There is an old problem with the default system log daemon syslogd. It can only log things according to two parameters passed to the syslog() function call by the program doing the logging.
These parameters are called facilities and priorities. There are eight standard priorities defined: emergency, alert, critical, error, warning, notice, info and debug.
This generally should give any program a sufficient control over how badly we want to pass our message to the human in charge. But priority at which a particular message is logged, determined by the creator(s) of the program in question and their opinion of seriousness of the situation is not always the same as that of the system administrator (albeit arguably if the developer of the program considers a particular message critical you might want to see it at least once).

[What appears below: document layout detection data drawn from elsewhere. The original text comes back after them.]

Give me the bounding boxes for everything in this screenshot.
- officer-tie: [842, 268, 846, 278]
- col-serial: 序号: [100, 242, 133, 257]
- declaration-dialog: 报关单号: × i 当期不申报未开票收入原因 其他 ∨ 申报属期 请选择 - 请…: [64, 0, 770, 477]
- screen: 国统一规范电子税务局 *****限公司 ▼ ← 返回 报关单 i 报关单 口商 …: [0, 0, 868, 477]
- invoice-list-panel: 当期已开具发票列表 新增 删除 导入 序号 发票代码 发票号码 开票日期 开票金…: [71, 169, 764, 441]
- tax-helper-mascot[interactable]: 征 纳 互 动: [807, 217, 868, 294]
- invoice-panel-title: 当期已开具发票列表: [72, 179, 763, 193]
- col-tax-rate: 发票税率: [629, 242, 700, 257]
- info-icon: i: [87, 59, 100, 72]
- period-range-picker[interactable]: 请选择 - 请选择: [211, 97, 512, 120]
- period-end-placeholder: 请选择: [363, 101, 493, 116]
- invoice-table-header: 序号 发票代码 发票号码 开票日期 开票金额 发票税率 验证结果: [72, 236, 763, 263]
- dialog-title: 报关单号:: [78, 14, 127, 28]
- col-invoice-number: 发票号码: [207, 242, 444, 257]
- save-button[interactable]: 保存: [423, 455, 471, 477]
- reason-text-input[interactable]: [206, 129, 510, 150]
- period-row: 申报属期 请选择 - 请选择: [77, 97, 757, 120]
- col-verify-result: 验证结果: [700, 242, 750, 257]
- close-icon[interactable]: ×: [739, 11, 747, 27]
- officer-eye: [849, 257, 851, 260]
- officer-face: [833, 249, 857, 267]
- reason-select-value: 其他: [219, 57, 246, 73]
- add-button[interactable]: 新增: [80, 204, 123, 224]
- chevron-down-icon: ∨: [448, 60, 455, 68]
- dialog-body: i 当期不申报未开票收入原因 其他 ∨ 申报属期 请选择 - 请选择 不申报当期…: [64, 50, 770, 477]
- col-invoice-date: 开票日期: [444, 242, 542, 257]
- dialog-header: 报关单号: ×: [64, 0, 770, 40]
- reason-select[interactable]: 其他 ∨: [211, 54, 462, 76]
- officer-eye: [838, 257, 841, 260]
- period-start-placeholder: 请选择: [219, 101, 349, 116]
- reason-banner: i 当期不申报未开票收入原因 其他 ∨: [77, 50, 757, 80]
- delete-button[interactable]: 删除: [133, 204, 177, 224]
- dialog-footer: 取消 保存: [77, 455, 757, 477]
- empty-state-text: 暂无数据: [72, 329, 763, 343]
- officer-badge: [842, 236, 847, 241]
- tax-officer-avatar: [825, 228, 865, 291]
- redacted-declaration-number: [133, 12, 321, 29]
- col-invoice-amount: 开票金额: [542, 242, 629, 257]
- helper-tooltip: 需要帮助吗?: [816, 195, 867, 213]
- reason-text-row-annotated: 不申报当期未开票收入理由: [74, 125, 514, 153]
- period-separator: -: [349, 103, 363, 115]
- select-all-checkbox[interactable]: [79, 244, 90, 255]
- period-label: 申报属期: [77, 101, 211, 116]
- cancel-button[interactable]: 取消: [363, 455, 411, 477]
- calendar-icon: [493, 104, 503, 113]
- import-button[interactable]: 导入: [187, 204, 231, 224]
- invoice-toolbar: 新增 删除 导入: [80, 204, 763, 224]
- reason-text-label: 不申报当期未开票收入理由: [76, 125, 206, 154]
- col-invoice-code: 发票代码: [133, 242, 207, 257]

This is far from ideal. On the other hand, facilities have been inherited from the olden UNIX times and for reasons unknown have been passed down the generations. There are twelve standard facilities (auth, authpriv, cron, daemon, ftp, kernel, lpr, mail, news, syslog, user, uucp), plus eight of so called local facilities ranging from local0 to local7.
Just reading the list of default facilities you might see the problem. Where my samba server would log things? Daemon? What about SSH? Auth or user? What about my LDAP server? How many people on earth are still running UUCP that there is a separate facility for it? How do I make my DNS server log into a separate file?

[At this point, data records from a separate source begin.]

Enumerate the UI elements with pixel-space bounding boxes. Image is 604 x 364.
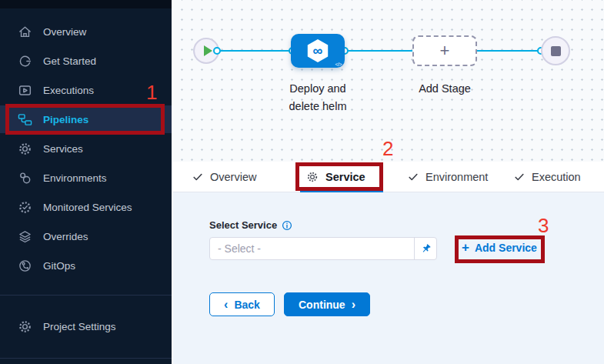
back-button-label: Back [234,299,259,311]
sidebar-item-label: GitOps [43,260,75,272]
sidebar-item-label: Monitored Services [43,202,132,213]
sidebar-item-label: Services [43,143,83,155]
sidebar-divider [0,358,172,359]
pipeline-canvas[interactable]: ∞ </> Deploy and delete helm + Add Stage [173,0,604,162]
gear-icon [18,142,32,156]
add-stage-button[interactable]: + [412,35,477,66]
code-icon: </> [335,62,342,67]
sidebar-item-services[interactable]: Services [0,135,172,162]
sidebar-top-strip [0,0,172,8]
check-icon [408,172,419,182]
chevron-left-icon: ‹ [224,299,228,311]
chevron-right-icon: › [352,299,355,311]
executions-icon [18,83,32,98]
sidebar-item-overview[interactable]: Overview [0,18,172,45]
stage-config-tabbar: Overview Service Environment Execution [173,162,604,192]
infinity-glyph: ∞ [313,44,323,58]
layers-icon [18,229,32,244]
sidebar-item-project-settings[interactable]: Project Settings [0,312,172,340]
sidebar-item-label: Executions [43,85,94,96]
add-service-label: Add Service [475,242,537,254]
home-icon [18,25,32,39]
tab-environment[interactable]: Environment [408,162,488,192]
plus-icon: + [440,41,450,61]
tab-overview[interactable]: Overview [192,162,256,192]
tab-execution[interactable]: Execution [514,162,581,192]
stage-name-label: Deploy and delete helm [272,80,364,115]
continue-button[interactable]: Continue › [284,292,370,316]
pipelines-icon [18,112,32,127]
sidebar-item-get-started[interactable]: Get Started [0,47,172,75]
environments-icon [18,171,32,185]
gear-icon [306,171,319,183]
sidebar-item-gitops[interactable]: GitOps [0,252,172,279]
sidebar-item-overrides[interactable]: Overrides [0,222,172,250]
sidebar-item-monitored-services[interactable]: Monitored Services [0,193,172,221]
connector-port [213,47,221,55]
sidebar-item-label: Get Started [43,55,96,67]
sidebar-item-executions[interactable]: Executions [0,76,172,104]
tab-label: Service [325,171,365,183]
gitops-icon [18,259,32,273]
pipeline-studio-page: Overview Get Started Executions Pipeline… [0,0,604,364]
continue-button-label: Continue [299,299,345,311]
stage-name-line2: delete helm [272,98,364,115]
add-stage-label: Add Stage [399,82,491,95]
cd-stage-icon: ∞ [306,39,329,62]
sidebar: Overview Get Started Executions Pipeline… [0,0,172,364]
pipeline-end-node [541,36,570,65]
select-service-label: Select Service [209,219,292,231]
stop-icon [551,46,561,56]
sidebar-item-label: Overview [43,26,86,38]
active-tab-underline [300,190,383,192]
sidebar-item-label: Project Settings [43,321,116,332]
sidebar-divider [0,295,172,296]
tab-label: Environment [425,171,488,183]
add-service-button[interactable]: + Add Service [462,241,537,254]
pin-icon [419,242,432,255]
info-icon[interactable] [282,220,292,231]
stage-name-line1: Deploy and [272,80,364,98]
gear-icon [18,319,32,334]
check-icon [514,172,525,182]
gear-check-icon [18,200,32,215]
service-select[interactable]: - Select - [209,237,437,260]
service-tab-content: Select Service - Select - + Add Service … [173,193,604,364]
sidebar-item-label: Overrides [43,231,88,242]
sidebar-item-pipelines[interactable]: Pipelines [0,105,172,133]
pipeline-connector-line [217,50,541,52]
play-icon [204,45,212,56]
plus-icon: + [462,241,469,254]
sidebar-item-label: Environments [43,172,107,184]
tab-label: Overview [210,171,256,183]
stage-node-deploy[interactable]: ∞ </> [291,34,345,68]
check-icon [192,172,203,182]
tab-service[interactable]: Service [306,162,365,192]
pin-button[interactable] [414,238,436,259]
tab-label: Execution [532,171,581,183]
sidebar-item-label: Pipelines [43,114,88,125]
back-button[interactable]: ‹ Back [209,292,275,316]
select-service-label-text: Select Service [209,219,277,231]
service-select-value: - Select - [210,238,414,259]
get-started-icon [18,54,32,68]
sidebar-item-environments[interactable]: Environments [0,164,172,192]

Obviously a lot of programs provide their own logging and do not use syslog for anything except startup and shutdown messages (if that). A good example would be Apache web server. But centralized logging control is a nice thing to have and not everything in this world has its own logging facilities.

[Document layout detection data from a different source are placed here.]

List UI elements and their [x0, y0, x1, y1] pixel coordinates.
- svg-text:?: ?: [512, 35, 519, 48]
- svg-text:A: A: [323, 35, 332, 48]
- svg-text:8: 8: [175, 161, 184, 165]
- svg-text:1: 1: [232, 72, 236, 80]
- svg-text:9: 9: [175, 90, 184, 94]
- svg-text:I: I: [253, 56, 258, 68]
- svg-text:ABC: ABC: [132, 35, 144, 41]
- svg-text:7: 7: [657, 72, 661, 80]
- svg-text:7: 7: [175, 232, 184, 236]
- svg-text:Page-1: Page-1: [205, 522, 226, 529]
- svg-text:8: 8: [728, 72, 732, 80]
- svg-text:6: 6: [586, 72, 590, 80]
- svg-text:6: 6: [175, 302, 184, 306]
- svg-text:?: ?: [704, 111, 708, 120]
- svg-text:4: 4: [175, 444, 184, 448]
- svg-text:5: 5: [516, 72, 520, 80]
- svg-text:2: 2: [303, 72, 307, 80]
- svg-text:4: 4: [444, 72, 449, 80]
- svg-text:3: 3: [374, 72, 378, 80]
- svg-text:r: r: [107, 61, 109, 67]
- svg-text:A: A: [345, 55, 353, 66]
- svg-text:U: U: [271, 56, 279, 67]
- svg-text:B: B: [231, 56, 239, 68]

What can we do? One of the solutions would be to setup the logging according to priorities and meticulously check anything that gets logged with priority higher then, say, error. The problem with this approach is that not every message that goes there will really be important to you and you can still miss things that you wanted to know and the developers didn't think were important enough.
The solution presented here involves three distinct steps.
Replacing syslogd
There are a few different flavors of syslogd replacements out there, you can find them by running:
apt-cache search syslog daemon
For our purposes we will use the one called syslog-ng (ng stands for new generation). So lets start by installing it.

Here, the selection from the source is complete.